Pensiunan BUMN gugat UU Ombudsman ke MK

id Uji UU Ombudsman, mahkamah konstitusi,msrsudi, mk,menggugat UU 37/2007 tentang Ombudsman,Ombudsman

Pensiunan BUMN gugat UU Ombudsman ke MK

Mahkamah Konstitusi. (mahkamahkonstitusi.go.id)

Jakarta (ANTARA) - Seorang pensiunan Badan Usaha Milik Negara (BUMN) bernama Marsudi yang merasa mengalami malaadministrasi sertifikat tanah, menggugat UU 37/2007 tentang Ombudsman ke Mahkamah Konstitusi (MK).

Marsudi memohon agar Mahkamah menyatakan materi muatan Pasal 36 ayat (1) huruf g Undang-Undang Nomor 37 Tahun 2008 tentang Ombudsman RI bertentangan dengan UUD 1945. Adapun ketentuan yang diujikan menyatakan Ombudsman berhak menolak laporan bila tidak terjadi malaadministrasi.

"Saya mengalami kasus konkret, bahwa sebagian tanah milik saya dijadikan fasilitas umum, namun saya tidak mendapatkan ganti rugi," ujar Marsudi di Gedung MK Jakarta, Senin.

Marsudi menjelaskan UU Pokok Agraria menyatakan bahwa semua hak atas tanah mempunyai fungsi sosial.

Namun, untuk tanah hak milik yang digunakan untuk kepentingan umum hak atas tanah tersebut dapat dicabut dengan ganti rugi yang layak menurut cara yang diatur dengan undang-undang.

Tetapi Marsudi mengaku tidak mendapatkan ganti rugi dari tanah yang digunakan sebagai fasilitas umum.

"Saya melapor kepada Ombudsman Daerah Istimewa Yogyakarta bahwa telah terjadi malaadministrasi, tetapi laporan dari Surat Keputudan Ombudsman RI menyatakan tidak terjadi malaadministrasi," jelas Marsudi.

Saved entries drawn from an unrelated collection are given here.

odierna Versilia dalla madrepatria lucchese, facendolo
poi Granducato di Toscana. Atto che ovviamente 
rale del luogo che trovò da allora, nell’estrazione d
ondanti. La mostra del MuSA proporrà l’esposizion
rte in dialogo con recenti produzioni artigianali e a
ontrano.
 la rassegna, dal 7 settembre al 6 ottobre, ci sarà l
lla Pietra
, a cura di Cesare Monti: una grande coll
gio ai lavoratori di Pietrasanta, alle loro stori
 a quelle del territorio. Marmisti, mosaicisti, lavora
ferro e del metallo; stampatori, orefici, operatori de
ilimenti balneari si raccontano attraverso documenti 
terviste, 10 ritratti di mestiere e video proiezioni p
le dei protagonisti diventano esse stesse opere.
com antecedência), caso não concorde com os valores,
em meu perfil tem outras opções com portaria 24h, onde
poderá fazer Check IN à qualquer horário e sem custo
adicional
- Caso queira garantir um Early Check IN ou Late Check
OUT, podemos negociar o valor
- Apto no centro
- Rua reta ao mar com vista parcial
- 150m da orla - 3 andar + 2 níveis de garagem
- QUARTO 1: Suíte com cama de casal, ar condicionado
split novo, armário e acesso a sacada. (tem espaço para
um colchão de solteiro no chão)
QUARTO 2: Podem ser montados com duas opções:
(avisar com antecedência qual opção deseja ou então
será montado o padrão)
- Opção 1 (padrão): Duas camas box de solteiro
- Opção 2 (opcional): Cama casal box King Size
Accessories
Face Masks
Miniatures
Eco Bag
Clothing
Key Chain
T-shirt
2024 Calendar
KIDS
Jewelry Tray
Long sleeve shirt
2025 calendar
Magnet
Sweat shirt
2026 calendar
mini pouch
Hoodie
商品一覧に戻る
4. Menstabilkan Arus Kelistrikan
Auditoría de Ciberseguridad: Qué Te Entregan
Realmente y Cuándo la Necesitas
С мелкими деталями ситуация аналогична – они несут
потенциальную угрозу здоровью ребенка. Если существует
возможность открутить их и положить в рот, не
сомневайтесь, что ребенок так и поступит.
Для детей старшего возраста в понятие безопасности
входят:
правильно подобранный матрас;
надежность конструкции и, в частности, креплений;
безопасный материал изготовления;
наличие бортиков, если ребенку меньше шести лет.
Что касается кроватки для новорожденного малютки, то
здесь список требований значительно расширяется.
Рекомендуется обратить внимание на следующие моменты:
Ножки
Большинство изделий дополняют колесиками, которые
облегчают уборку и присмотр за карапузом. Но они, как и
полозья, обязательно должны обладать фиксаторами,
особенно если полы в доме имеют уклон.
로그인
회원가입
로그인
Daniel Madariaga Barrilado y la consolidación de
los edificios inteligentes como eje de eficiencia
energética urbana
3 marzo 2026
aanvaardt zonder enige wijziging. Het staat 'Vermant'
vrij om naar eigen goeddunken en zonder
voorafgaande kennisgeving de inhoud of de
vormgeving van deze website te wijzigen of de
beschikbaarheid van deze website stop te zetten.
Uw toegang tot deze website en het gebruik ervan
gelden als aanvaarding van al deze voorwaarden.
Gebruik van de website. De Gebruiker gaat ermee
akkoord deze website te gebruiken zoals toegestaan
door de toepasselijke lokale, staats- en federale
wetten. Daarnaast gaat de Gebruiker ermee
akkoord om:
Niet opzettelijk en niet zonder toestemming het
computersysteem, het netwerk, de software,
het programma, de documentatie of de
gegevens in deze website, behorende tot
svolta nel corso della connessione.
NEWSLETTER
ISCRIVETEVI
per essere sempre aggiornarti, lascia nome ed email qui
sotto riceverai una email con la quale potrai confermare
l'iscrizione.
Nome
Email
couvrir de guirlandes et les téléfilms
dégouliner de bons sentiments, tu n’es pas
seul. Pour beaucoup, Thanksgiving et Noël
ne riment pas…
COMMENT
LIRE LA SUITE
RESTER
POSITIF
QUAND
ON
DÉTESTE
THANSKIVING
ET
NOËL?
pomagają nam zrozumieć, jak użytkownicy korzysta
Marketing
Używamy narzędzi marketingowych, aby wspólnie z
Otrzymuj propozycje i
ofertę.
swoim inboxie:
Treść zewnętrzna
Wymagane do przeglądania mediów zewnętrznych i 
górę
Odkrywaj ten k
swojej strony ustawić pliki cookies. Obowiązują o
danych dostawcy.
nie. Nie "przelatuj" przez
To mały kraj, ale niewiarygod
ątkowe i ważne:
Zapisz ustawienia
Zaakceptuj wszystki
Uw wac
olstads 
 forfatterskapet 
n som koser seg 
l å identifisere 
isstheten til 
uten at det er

Marsudi merasa telah ditipu, karena surat tanah yang dia urus di PPAT merupakan berkas tanah berlaku pribadi.

"Padahal saya membayar pajak atas tanah itu dan saya tidak dapat ganti rugi atas penggunaan fasilitas umum, tapi saya tidak bisa memperjuangkan hak saya atas tanah itu," ujar Marsudi.

Terkait dengan permohonan Marsudi, Hakim Konstitusi Suhartoyo menilai tidak ada pertentangan norma dengan hak konstitusional pemohon dalam perkara Marsudi, sehingga kasus yang dialami Marsudi dapat diupayakan ke pengadilan negeri.

Hal serupa juga diutarakan oleh Hakim Konstitusi Enny Nurbaningsih bahwa dalam perkara ini tidak ditemukan pertentangan norma.

"Apabila yang diajukan adalah kasus konkret, maka bukan kewenangan MK," ujar Enny.